Everything in the West has been turned upside down and is currently the exact opposite of what used to be a free society. For instance, the financial system is legally obliged to constantly pressure everybody to provide evidence of their innocence of either money laundering or financing terrorism or whatever is currently fashionable. This is sheer insanity. Rather, the state should offer evidence of crimes being committed, the state attorney should request seizure of documentation, suspension of service and so on, based on the actual facts that infer guilt, instead of asking everybody to continue proving their innocence in order to keep having access to services, which is what a totalitarian state would do, and in fact does. People are being prohibited from using services right now, not because they did anything wrong, but because their nationality or place of residence was put on some “entities list” by America, which seems to spread totalitarianism and everything else that is in stark contrast to the wording and intent of their own constitution, around the world. Also, the fact that America and its allies seem to be extremely threatened by any restriction on their ability to perform complete, unconditional and unrestricted control over every single person in the world, in their actions, words and thoughts, is the most sinister and totalitarian thing in history.

Hard problem

I was thinking how people seem to have a very poor understanding of what problems are hard. They would think that walking on water or creating a Universe is a hard problem, and dealing with sin is easy. However, whatever they think is a hard problem might be trivial or easy not only to the point that God can solve it, but to the point where a huge number of spiritual beings can solve it.

Sin, however, seems to be such a hard problem that God can’t seem to solve it in any way other than by suffering and dying.

Let’s just stop here.

People think sin is a trivial issue – a good and forgiving God will of course forgive it and everything will be fine. No problem. You go to Church, confess, receive absolution, you’re done.

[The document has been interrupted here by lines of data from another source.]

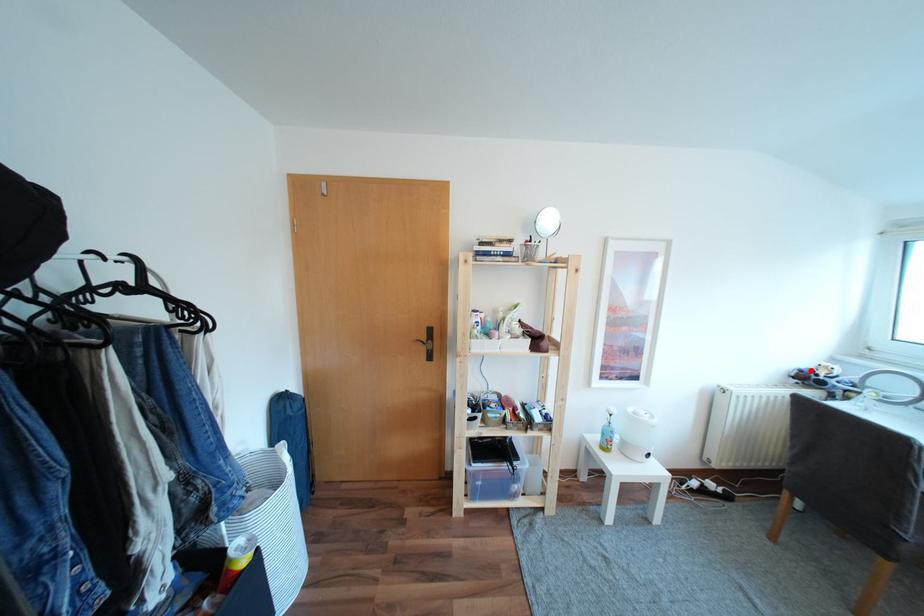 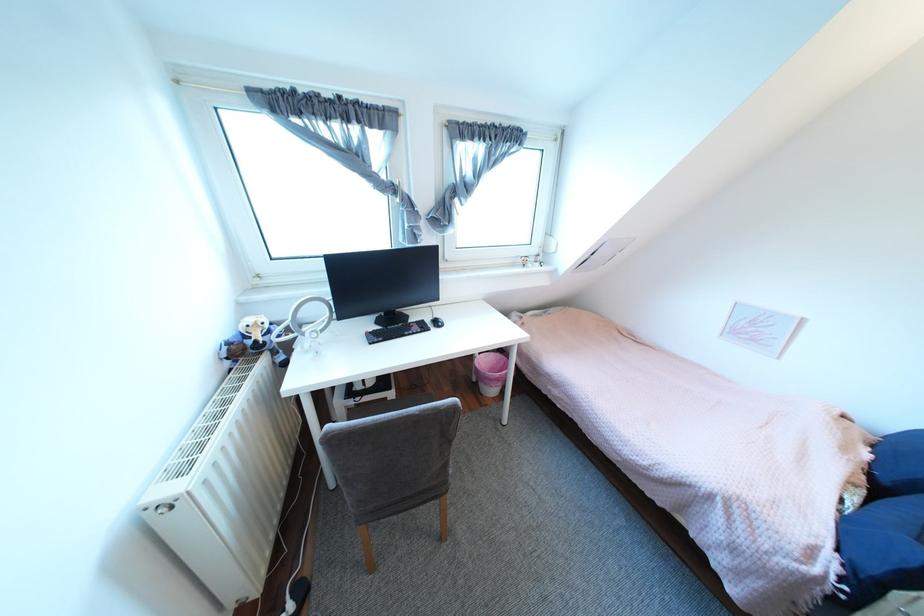 Where in the second image is the point corresponding to the highlighted location from the first image?

(239, 342) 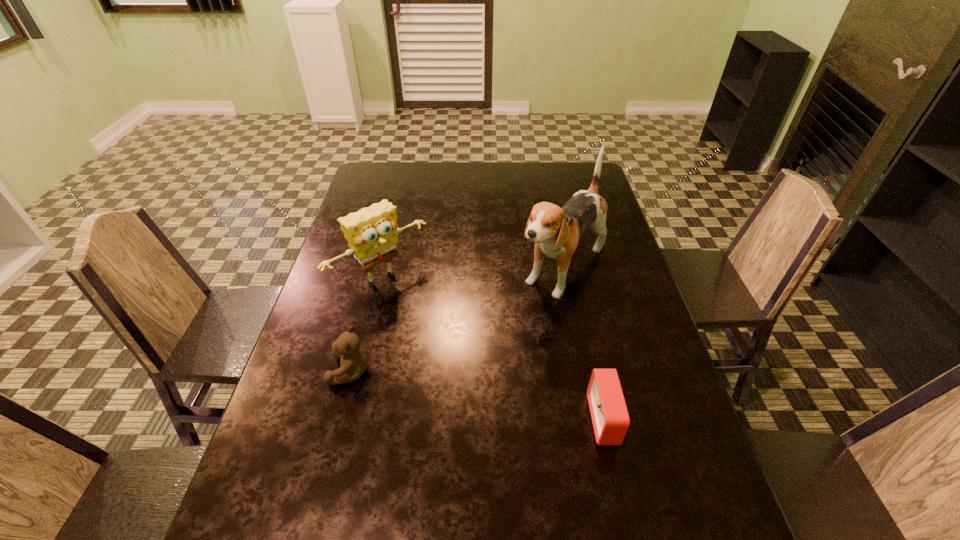 At what (x,y) coordinates should I click in order to perform the action: click on vacant space at the far edge of the desktop. Please return your answer as a coordinate pair (x, y). Looking at the image, I should click on (520, 171).

The image size is (960, 540). What are the coordinates of `vacant region at the near edge of the desktop` in the screenshot? It's located at (599, 487).

What are the coordinates of `free location at the left edge` in the screenshot? It's located at (366, 196).

The height and width of the screenshot is (540, 960). Identify the location of free location at the right edge of the desktop. tap(626, 440).

Where is `vacant space at the far left corner of the desktop`? vacant space at the far left corner of the desktop is located at coordinates (399, 187).

This screenshot has width=960, height=540. I want to click on free space at the near right corner of the desktop, so click(678, 509).

I want to click on blank region between the third shortest object and the tallest object, so click(473, 274).

Where is `unoccupied position between the sponge and the third farthest object`? The width and height of the screenshot is (960, 540). unoccupied position between the sponge and the third farthest object is located at coordinates (367, 325).

The width and height of the screenshot is (960, 540). Identify the location of vacant point located between the teddy bear and the second tallest object. (367, 325).

Locate an element on the screen. The height and width of the screenshot is (540, 960). free space that is in between the puppy and the third shortest object is located at coordinates [473, 274]. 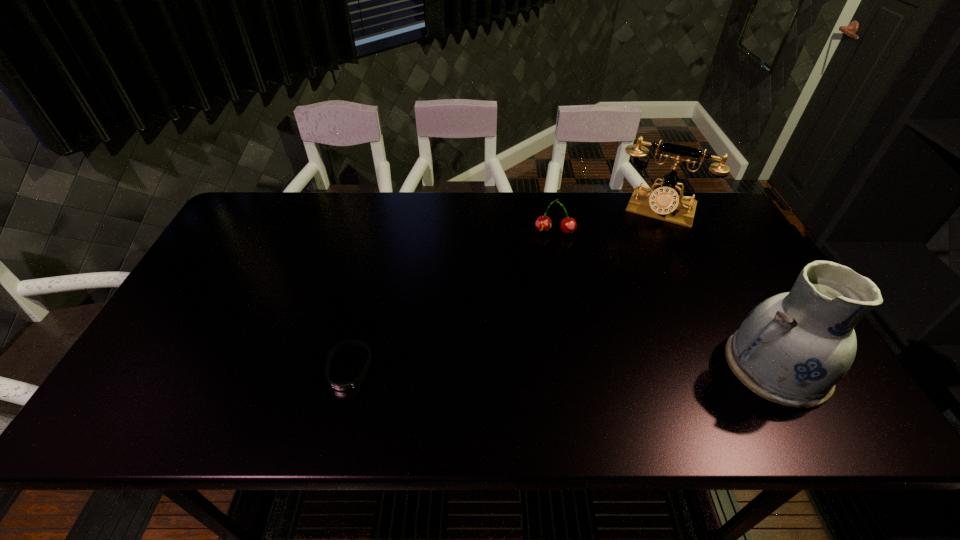 Locate an element on the screen. wristband is located at coordinates (x=341, y=386).

This screenshot has width=960, height=540. Find the location of `the leftmost object`. the leftmost object is located at coordinates (341, 386).

This screenshot has height=540, width=960. I want to click on pottery, so click(x=793, y=348).

Locate an element on the screen. The image size is (960, 540). cherry is located at coordinates [568, 225].

Where is `the second object from left to right`? The image size is (960, 540). the second object from left to right is located at coordinates (568, 225).

At what (x,y) coordinates should I click in order to perform the action: click on the third shortest object. Please return your answer as a coordinate pair (x, y). This screenshot has width=960, height=540. Looking at the image, I should click on (664, 203).

Locate an element on the screen. The image size is (960, 540). free space located on the left of the tallest object is located at coordinates click(672, 366).

Find the location of a particular element. The height and width of the screenshot is (540, 960). vacant space located with stems pointing upwards on the second object from left to right is located at coordinates (550, 328).

Where is `free space located with stems pointing upwards on the second object from left to right`? free space located with stems pointing upwards on the second object from left to right is located at coordinates (551, 310).

Where is `vacant space positioned 0.110m with stems pointing upwards on the second object from left to right`? vacant space positioned 0.110m with stems pointing upwards on the second object from left to right is located at coordinates (552, 261). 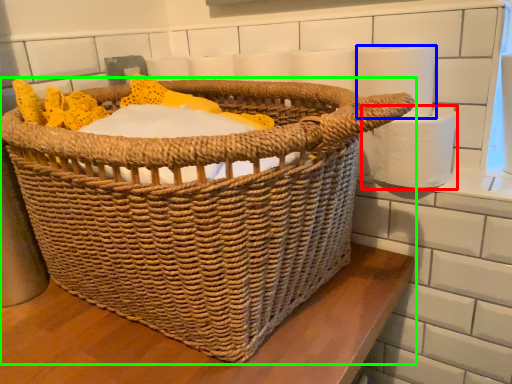 Question: Based on their relative distances, which object is nearer to toilet paper (highlighted by a red box)? Choose from toilet paper (highlighted by a blue box) and picnic basket (highlighted by a green box).

Choices:
 (A) toilet paper
 (B) picnic basket

Answer: (A) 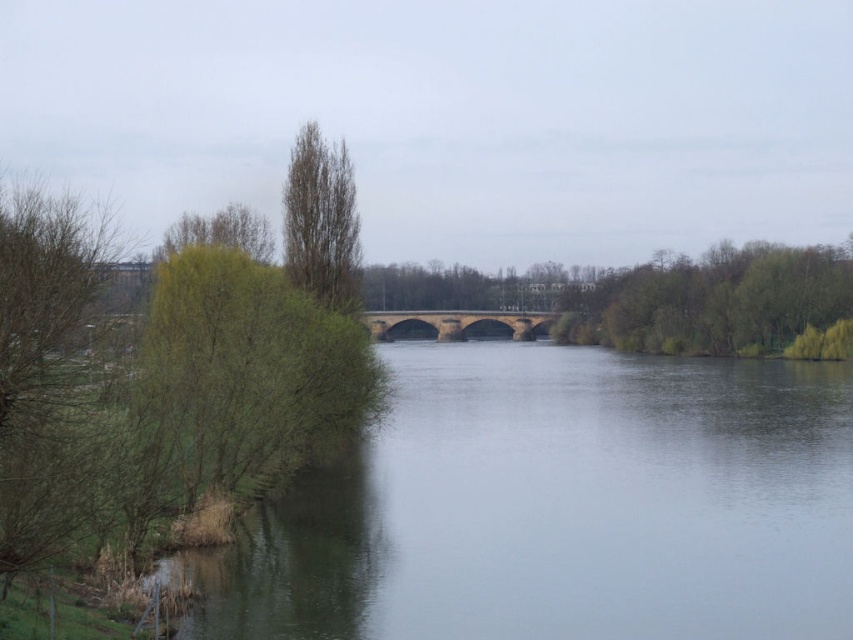 Who is positioned more to the left, clear water at center or green leafy tree at upper right?

clear water at center

Which is behind, point (490, 387) or point (682, 317)?

The point (682, 317) is more distant.

You are a GUI agent. You are given a task and a screenshot of the screen. Output one action in this format:
    pyautogui.click(x=<x>, y=<y>)
    Task: Click on the clear water at center
    The image size is (853, 640).
    Given the screenshot: What is the action you would take?
    [560, 508]

Does clear water at center appear over brown textured tree at upper center?

No, clear water at center is not above brown textured tree at upper center.

Is clear water at center smaller than brown textured tree at upper center?

No.

You are a GUI agent. You are given a task and a screenshot of the screen. Output one action in this format:
    pyautogui.click(x=<x>, y=<y>)
    Task: Click on the clear water at center
    The width and height of the screenshot is (853, 640).
    Given the screenshot: What is the action you would take?
    pyautogui.click(x=560, y=508)

Can you confirm if green leafy tree at upper right is positioned below brown textured tree at upper center?

No.

From the picture: Who is higher up, green leafy tree at upper right or brown textured tree at upper center?

green leafy tree at upper right

What do you see at coordinates (712, 300) in the screenshot? I see `green leafy tree at upper right` at bounding box center [712, 300].

You are a GUI agent. You are given a task and a screenshot of the screen. Output one action in this format:
    pyautogui.click(x=<x>, y=<y>)
    Task: Click on the green leafy tree at upper right
    The image size is (853, 640).
    Given the screenshot: What is the action you would take?
    pyautogui.click(x=712, y=300) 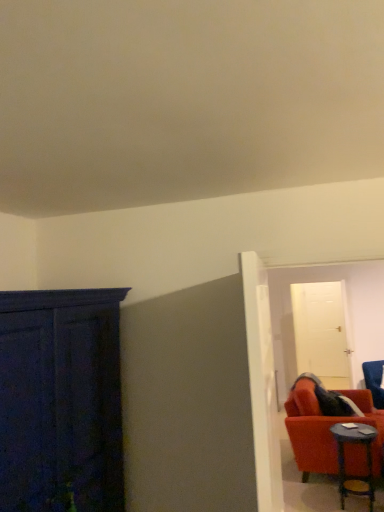 The height and width of the screenshot is (512, 384). In order to click on free space above wooden round table at lower right (from a real-world perspective) in this screenshot , I will do `click(352, 429)`. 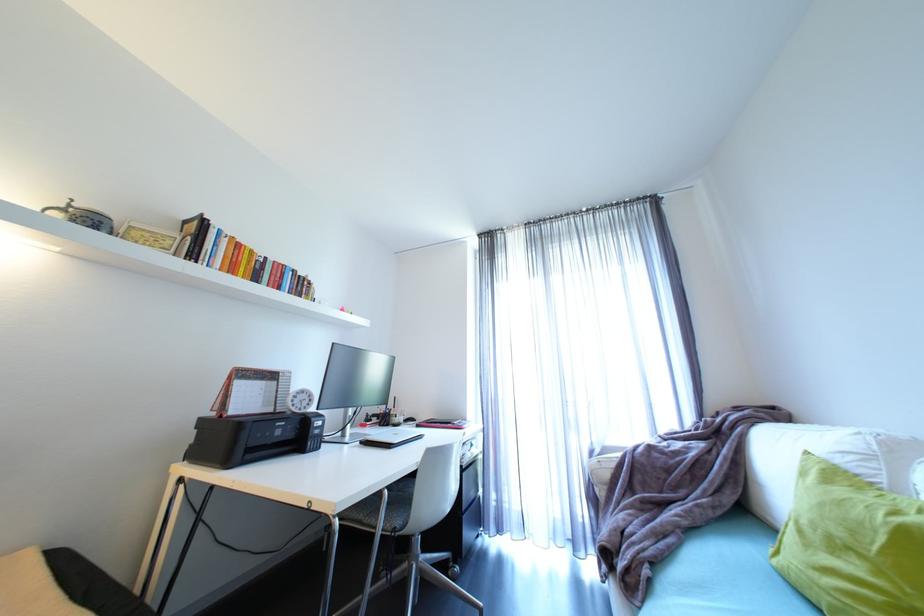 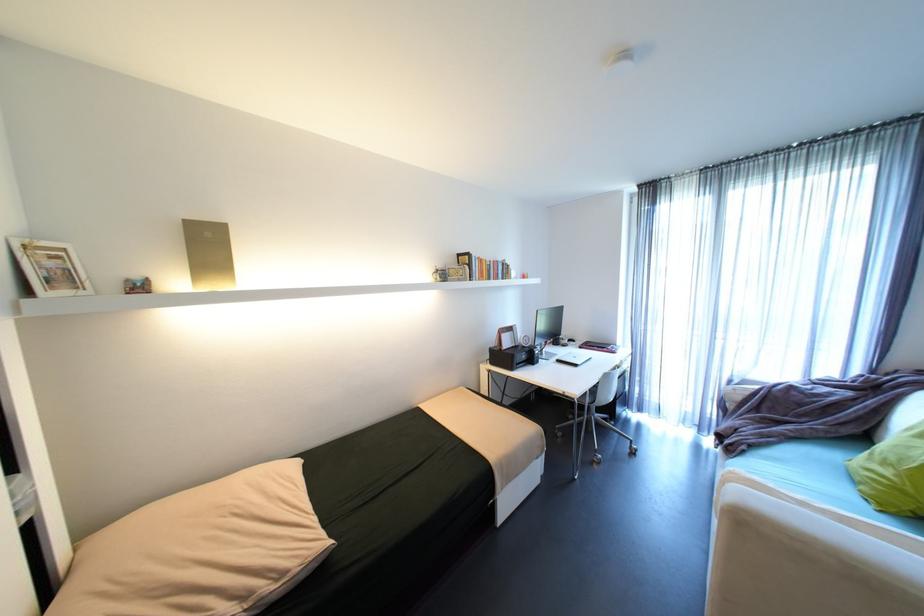 Question: I am providing you with two images of the same scene from different viewpoints. After the viewpoint changes to image2, which objects are now occluded?

Choices:
 (A) sofa sitting surface
 (B) white sofa armrest
 (C) chair sitting surface
 (D) none of these

Answer: (D) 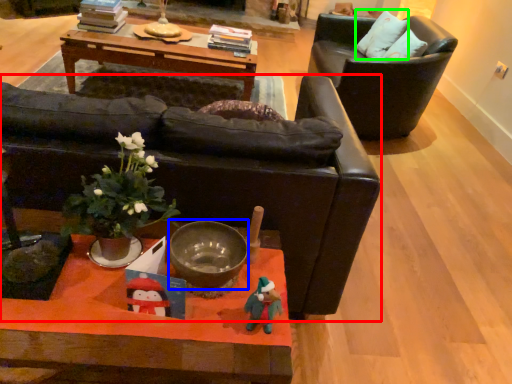 Question: Considering the real-world distances, which object is farthest from chair (highlighted by a red box)? bowl (highlighted by a blue box) or pillow (highlighted by a green box)?

Choices:
 (A) bowl
 (B) pillow

Answer: (B) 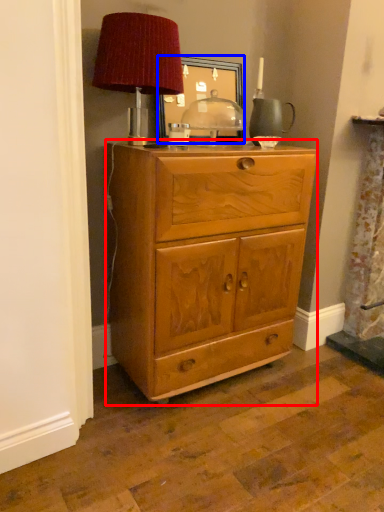 Question: Which point is closer to the camera, chest of drawers (highlighted by a red box) or picture frame (highlighted by a blue box)?

Choices:
 (A) chest of drawers
 (B) picture frame

Answer: (A) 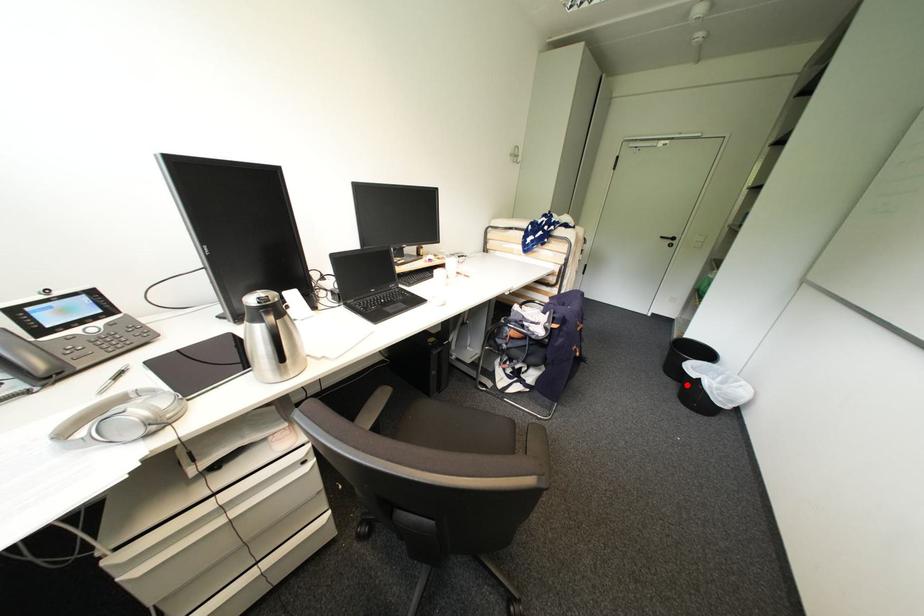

Wrong. Sin is such a hard problem that a good and forgiving God has to suffer and die in order to even try to solve it. That’s because sin is not an accounting issue. It’s not an entry in some book, that logs all your transgressions. No. Sin is a breakage in the structure of your soul. It’s a breakage in your relationship with God. Healing such a breakage, removing its causes, restructuring your soul in vivo without destroying it outright, is much harder than creating the Universe. After all, this Universe was apparently created by a damn fool with some help. Restructuring the soul as to remove a fracture that is sin, to remove a discolouration in the soul-substance, a weak spot at which the soul would break under pressure, and heal it to full theoretical strength, requires something that can best be described as dying and being rebuilt from the ashes of your former self. It requires surrendering to God to break and rebuild you, according to His perfect idea of what you ought to be, in Him, in His light. That’s what “sincere remorse”, the pre-condition of forgiveness, actually means. Sincere remorse means surrendering to God to destroy you and rebuild you in His image, as He wants you. It means not barking your wishes and conditions at God, and instead accepting His guidance and judgment at the most fundamental level of who you are and who you ought to be. It means understanding and accepting that your way was wrong, and had bad consequences, and you need to do more than just erase the bad consequences, you need to be a better person, the one made from God’s light, and not your stupid nonsense. In order to be of God’s light, you need to let Him break you and rebuild you, because He is the one who knows, because the goal needs to build the path towards itself.